WHAT IS BEING ASKED
Below are some entries. Repeat exactly the lines from the one with "selected pre-owned treasure, there’s" through the one with "Ranging from timeless models to exclusive", and only those.

RECORDS SUPPLIED
○ ○ ○ ○

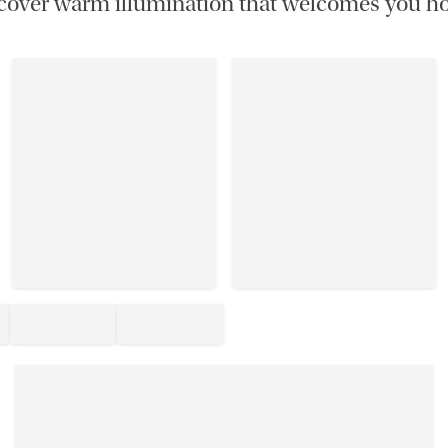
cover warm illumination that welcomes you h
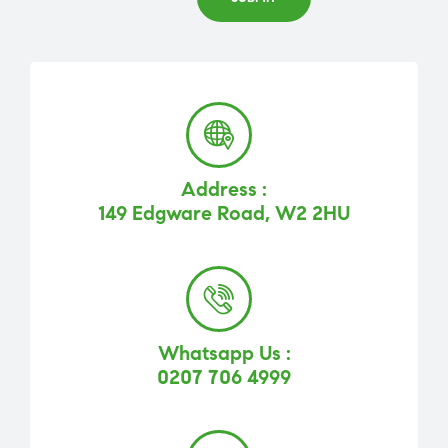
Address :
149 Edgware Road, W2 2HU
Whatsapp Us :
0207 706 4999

○ ○ ○ ○

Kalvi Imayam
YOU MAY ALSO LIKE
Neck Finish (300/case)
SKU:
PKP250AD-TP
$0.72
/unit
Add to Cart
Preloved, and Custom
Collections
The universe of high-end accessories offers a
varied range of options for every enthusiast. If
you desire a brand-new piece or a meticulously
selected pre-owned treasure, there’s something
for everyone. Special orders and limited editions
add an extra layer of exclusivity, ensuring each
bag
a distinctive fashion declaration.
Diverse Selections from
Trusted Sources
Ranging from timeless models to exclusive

○ ○ ○ ○

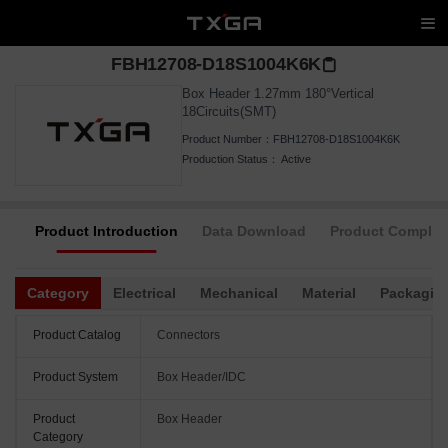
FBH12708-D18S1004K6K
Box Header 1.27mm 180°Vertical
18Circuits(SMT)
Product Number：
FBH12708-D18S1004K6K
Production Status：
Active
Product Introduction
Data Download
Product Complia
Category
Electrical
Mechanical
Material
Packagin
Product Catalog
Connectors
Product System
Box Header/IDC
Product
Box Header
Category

○ ○ ○ ○

YOUR RESPONSE
selected pre-owned treasure, there’s something
for everyone. Special orders and limited editions
add an extra layer of exclusivity, ensuring each
bag
a distinctive fashion declaration.
Diverse Selections from
Trusted Sources
Ranging from timeless models to exclusive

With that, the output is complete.